** Information provided **
★ ★ ★ ★ ★
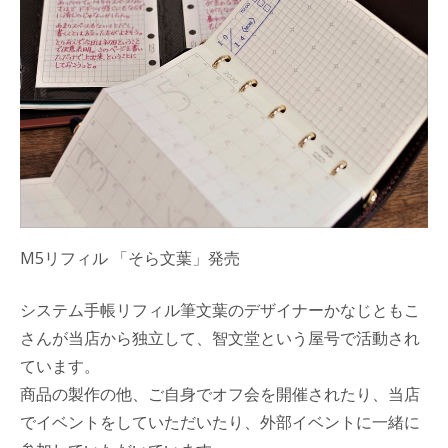
M5リフィル 「そら文葉」発売
システム手帳リフィル筆文葉のデザイナーかなじともこ
さんが当店から独立して、智文堂という屋号で活動され
ています。
商品の製作の他、ご自身でオフ会を開催されたり、当店
でイベントをしていただいたり、外部イベントに一緒に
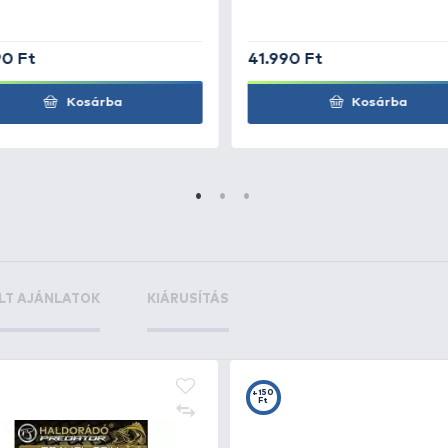
+52
der SD8 REW
Ft
+52
er SD8 SHP
Ft
ng RS9SP
+50
Ft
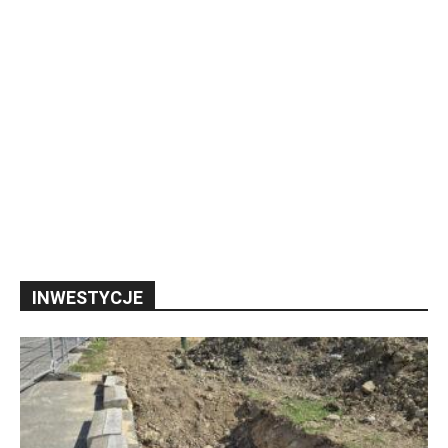
INWESTYCJE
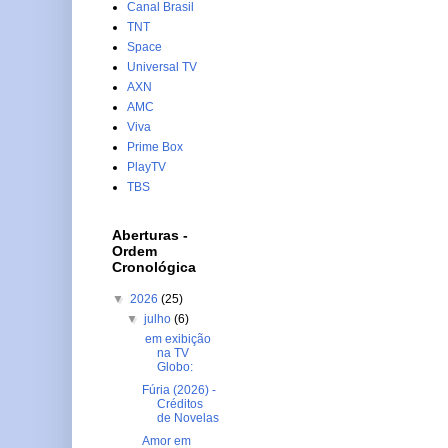
Canal Brasil
TNT
Space
Universal TV
AXN
AMC
Viva
Prime Box
PlayTV
TBS
Aberturas -
Ordem
Cronológica
▼
2026
(25)
▼
julho
(6)
em exibição
na TV
Globo:
Fúria (2026) -
Créditos
de Novelas
Amor em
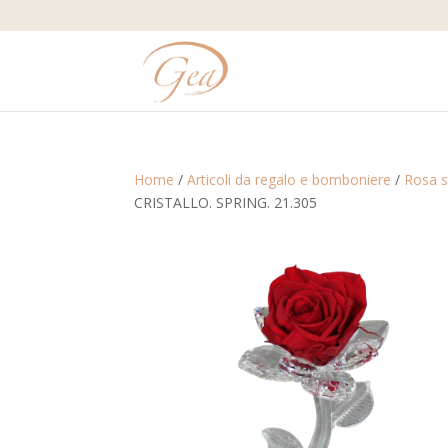
Home
/
Articoli da regalo e bomboniere
/
Rosa s
CRISTALLO. SPRING. 21.305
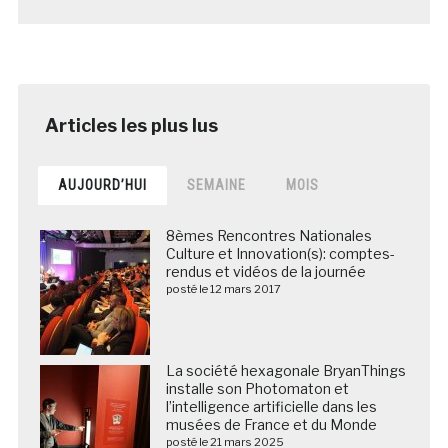
AUJOURD’HUI
SEMAINE
MOIS
8èmes Rencontres Nationales
Culture et Innovation(s): comptes-
rendus et vidéos de la journée
posté le 12 mars 2017
La société hexagonale BryanThings
installe son Photomaton et
l’intelligence artificielle dans les
musées de France et du Monde
posté le 21 mars 2025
★ ★ ★ ★ ★
** Exercise details **
Where does the string "mars" occur in the listing above? Return every line that contains it.

** Expected answer **
posté le 12 mars 2017
posté le 21 mars 2025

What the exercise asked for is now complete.